Vous excuserez que j’omette quelques détails… Âmes sensibles s’abstenir donc. A l’image d’autres classiques du genre, il n’y a pas beaucoup de violence directe mais juste quelques scènes particulièrement dures, le reste tenant à la montée progressive de l’inquiétude et de l’angoisse du spectateur. Cela commence avec l’histoire de l’immeuble et ses faits divers, continue avec cette armoire déplacée par l’ancienne propriétaire (de 80 ans!!) devant un placard…Une mise en scène ciselée où chaque détail compte, permet au spectateur de ressentir ce crescendo émotionnel. Il y a la bande son (Harold Lewis) et pas seulement la musique (Krzysztof Komeda), quand le tic-tac d’un réveil ajoute à l’ambiance. Il y a cette photographie (William A. Fraker) qui joue sur l’obscurité malgré un appartement repeint en blanc aussi virginal que sa propriétaire.
Et justement, pas de grand film sans grands interprètes. Mia Farrow est parfaite, malgré une période difficile pour elle, personnellement (divorce d’avec Frank Sinatra). John Cassavetes assume pleinement ce rôle d’un mari qui oscille entre tendresse et ambition avec ce regard trouble, sombre. Ruth Gordon (Minnie Castevet) a été distinguée par de nombreux prix et c’est vrai qu’elle est terriblement angoissante. Mais j’apprécie aussi Ralph Bellamy dans le rôle de ce « médecin ».

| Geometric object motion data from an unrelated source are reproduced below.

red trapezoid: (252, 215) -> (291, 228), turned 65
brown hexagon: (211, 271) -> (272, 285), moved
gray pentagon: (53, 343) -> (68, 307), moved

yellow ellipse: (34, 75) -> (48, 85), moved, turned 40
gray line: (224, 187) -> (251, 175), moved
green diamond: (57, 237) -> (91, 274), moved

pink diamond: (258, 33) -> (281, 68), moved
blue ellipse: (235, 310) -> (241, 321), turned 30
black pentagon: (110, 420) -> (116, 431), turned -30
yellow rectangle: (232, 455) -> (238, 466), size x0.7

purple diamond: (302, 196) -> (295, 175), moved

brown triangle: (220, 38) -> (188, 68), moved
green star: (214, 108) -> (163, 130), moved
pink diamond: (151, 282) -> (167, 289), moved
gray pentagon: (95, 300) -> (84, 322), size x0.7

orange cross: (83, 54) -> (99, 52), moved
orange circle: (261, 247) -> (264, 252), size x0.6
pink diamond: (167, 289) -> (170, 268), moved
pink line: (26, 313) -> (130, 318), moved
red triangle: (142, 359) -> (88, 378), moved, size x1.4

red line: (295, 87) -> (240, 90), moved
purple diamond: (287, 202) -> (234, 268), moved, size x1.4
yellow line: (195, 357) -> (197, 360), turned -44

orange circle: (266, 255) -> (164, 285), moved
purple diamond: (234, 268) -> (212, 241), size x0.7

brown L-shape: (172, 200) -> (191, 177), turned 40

Les thèmes de ce film résonne étrangement aujourd’hui avec l’histoire de Polanski. Il y a un viol, du satanisme, des conflits entre religions catholique et protestante, des souvenirs douloureux et traumatisants qui ajoutent à l’angoisse de l’héroïne. Tout cela est amené avec maestria par le montage et les placements de caméra. Cette technique qui n’a certes pas quitté le réalisateur mais qui ne peut faire oublier le reste aujourd’hui. Il faut laisser de côté ces aspects là pour pleinement apprécier ce film. Visuellement, évidemment, ou même dans les arrangements, il peut avoir des côtés datés. Mais comme un bon Hitchcock du même genre, il est d’une efficacité redoutable pour faire sursauter le spectateur, lui tordre l’estomac ou le faire crier à l’héroïne de ne pas aller dans un piège. S’y ajoute le fantastique lié au satanisme, un fantastique ancestral qui ramène à l’origine même de ce pays. Dommage que j’ai raté l’immeuble Dakota à New York qui servit de lieu de tournage…
Comme toujours, on évitera les remakes et suites non officielles pour ne garder que l’original.